Plagiarism and Morals

If you don’t write for a living, you may not really understand why plagiarism is wrong. Some of the information below may help to clear up this question for you.

  • Copyright violations. Once something is published, it is assumed to have copyright protection. That means that whoever wrote and published it owns the copyright to it. This is similar to a patent. How would you feel if something you designed was licensed to someone else and they reaped the benefits of it?
  • Receiving undo credit. When you plagiarize, the people who read it assume that you have written it. That means you are going to get the credit for someone else’s hard work. If you have morals, that isn’t going to sit well with you.
  • Cheating yourself. If you plagiarize, you’re doing yourself a disservice. If you have to write something for school, then your teacher has a goal that he or she is hoping you meet. They may want you to explore the topic, learn how to write in a specific format or just want you to develop writing skills you will need later in your educational and professional life.
  • Setting examples. If you have children, you generally want to set a good example for them. Would it be alright for them to cheat on a test or take credit for something they didn’t do? Plagiarism is wrong because when you do it, you open a whole new door of gray areas about what you consider to be right and wrong.

Penalties for Plagiarism

Though the penalties for plagiarism may vary from academic community to academic community, some general concepts remain the same. Read below to learn some of the penalties associated with plagiarism.

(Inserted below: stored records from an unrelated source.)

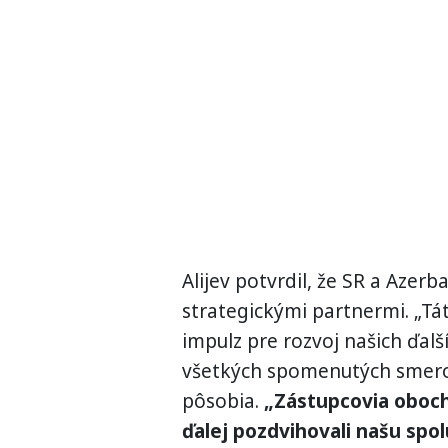
Alijev potvrdil, že SR a Azer
strategickými partnermi. „Tá
impulz pre rozvoj našich ďalší
všetkých spomenutých smeroc
pôsobia.
„Zástupcovia oboch
ďalej pozdvihovali našu spol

  • Loss of scholarship. In many academic communities, plagiarism is on the same level as cheating and can be penalized by loss of scholarships and other means of financial aid.
  • Loss of respect. Imagine being a teacher who finds out a student has committed plagiarism. How likely would you be to respect or believe that student afterwords in other instances?
  • Loss of future references. Throughout college you will obtain many sources that will assist you in your career later in life. Wouldn’t you rather know that a potential or current employer could contact any one of your professors and hear only good things about you? A potential employer learning of plagiarism is not likely to have any reason to trust you with their business.
  • Loss of self-respect. Knowing that you used someone else’s work and passed it off as your own is enough to make you not want to look in the mirror. While you may be happy to get that “A” on your paper, you will not have earned it and likely will have no knowledge about the material that was written about in the first place. It is entirely possible that your paper will be used for reference by someone else in the future. Wouldn’t you rather know what it was about if they contact you?

In the end you have far too much to lose by committing plagiarism and the cost just isn’t worth it. There are just too many penalties for plagiarism. If you need help on a paper, contact your instructor or ask a fellow student to give you a hand. Most instructors are completely understanding of such situations and will either help you themselves or lead you in the right direction to get the help you need.